God did store up vengeance for the wicked who would not turn to Him. But, the number of years were much more than a thousand. The exodus from Egypt is thought to have been in 1444 BC by many scholars. As all of the blood from Abel to Zacharias was going to fall on that 1st century generation that would represent maybe 3,500 to 4,000 years or so after Adam (AA). I don’t think we can find an even 1,000 years in that history.
I wasn’t suggesting an even thousand (or ruling it out), just commenting that Peter’s audience who were waiting for rest from their enemies (the carnal leadership of Jerusalem) they didn’t have a long time to wait for the visitation to begin but in reference to the promise that Israel’s judgment coming quickly that he made way back here:
NIV Deut 32:25 It is mine to avenge; I will repay. In due time their foot will slip; **their day of disaster is near and their doom rushes upon them**.”

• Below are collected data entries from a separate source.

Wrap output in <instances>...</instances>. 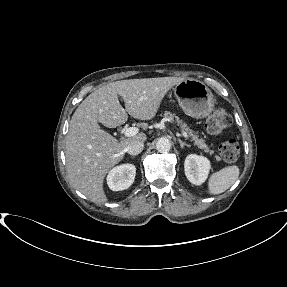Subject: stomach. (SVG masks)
<instances>
[{"label": "stomach", "instance_id": "0dacf381", "mask_svg": "<svg viewBox=\"0 0 287 287\" xmlns=\"http://www.w3.org/2000/svg\"><path fill=\"white\" fill-rule=\"evenodd\" d=\"M174 93L185 114L193 118H205L214 109V96L201 81L185 79L175 86Z\"/></svg>", "mask_w": 287, "mask_h": 287}]
</instances>
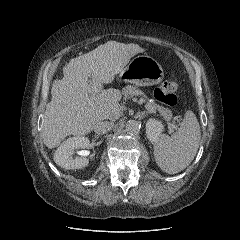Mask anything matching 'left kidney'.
Segmentation results:
<instances>
[{
    "instance_id": "left-kidney-1",
    "label": "left kidney",
    "mask_w": 240,
    "mask_h": 240,
    "mask_svg": "<svg viewBox=\"0 0 240 240\" xmlns=\"http://www.w3.org/2000/svg\"><path fill=\"white\" fill-rule=\"evenodd\" d=\"M164 125L156 119H149L146 123V134L150 142H155L162 135Z\"/></svg>"
}]
</instances>
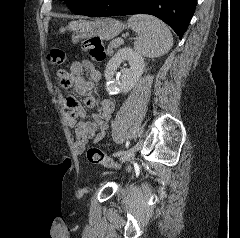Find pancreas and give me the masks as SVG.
Here are the masks:
<instances>
[{"label":"pancreas","instance_id":"1","mask_svg":"<svg viewBox=\"0 0 240 238\" xmlns=\"http://www.w3.org/2000/svg\"><path fill=\"white\" fill-rule=\"evenodd\" d=\"M120 45L121 43L118 41V39L112 40L107 47L106 54L111 56L114 52V48H118Z\"/></svg>","mask_w":240,"mask_h":238}]
</instances>
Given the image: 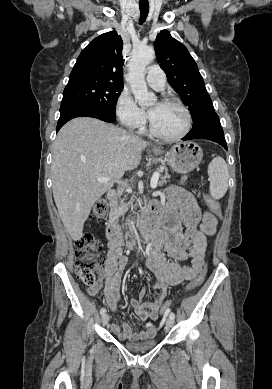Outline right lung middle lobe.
Returning a JSON list of instances; mask_svg holds the SVG:
<instances>
[{"mask_svg":"<svg viewBox=\"0 0 272 389\" xmlns=\"http://www.w3.org/2000/svg\"><path fill=\"white\" fill-rule=\"evenodd\" d=\"M122 90V84L110 82L80 81L68 83L64 89L61 104H88L116 115V103Z\"/></svg>","mask_w":272,"mask_h":389,"instance_id":"obj_1","label":"right lung middle lobe"}]
</instances>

It is from this date, thousands of years ago when God announced that “their day of disaster is near and their doom rushes upon them” that Peter must defend by saying that from God’s perspective, since he does not feel the pressure of time, did in fact come quickly.
Oh, understood. That is a valid point. I think that from God’s perspective – the 60,000 ft view – that when He decides the time is right His judgment is always quickly poured out. And, from the ground view of the wicked ones, it always seems to catch them by surprise.
When you are suffering you want to know how much longer you have to wait:
[Rev 6:10 KJV] (10) And they cried with a loud voice, saying, **How long, O Lord, holy and true, dost thou not judge and avenge our blood on them that dwell on the earth [IE: “the Land”]?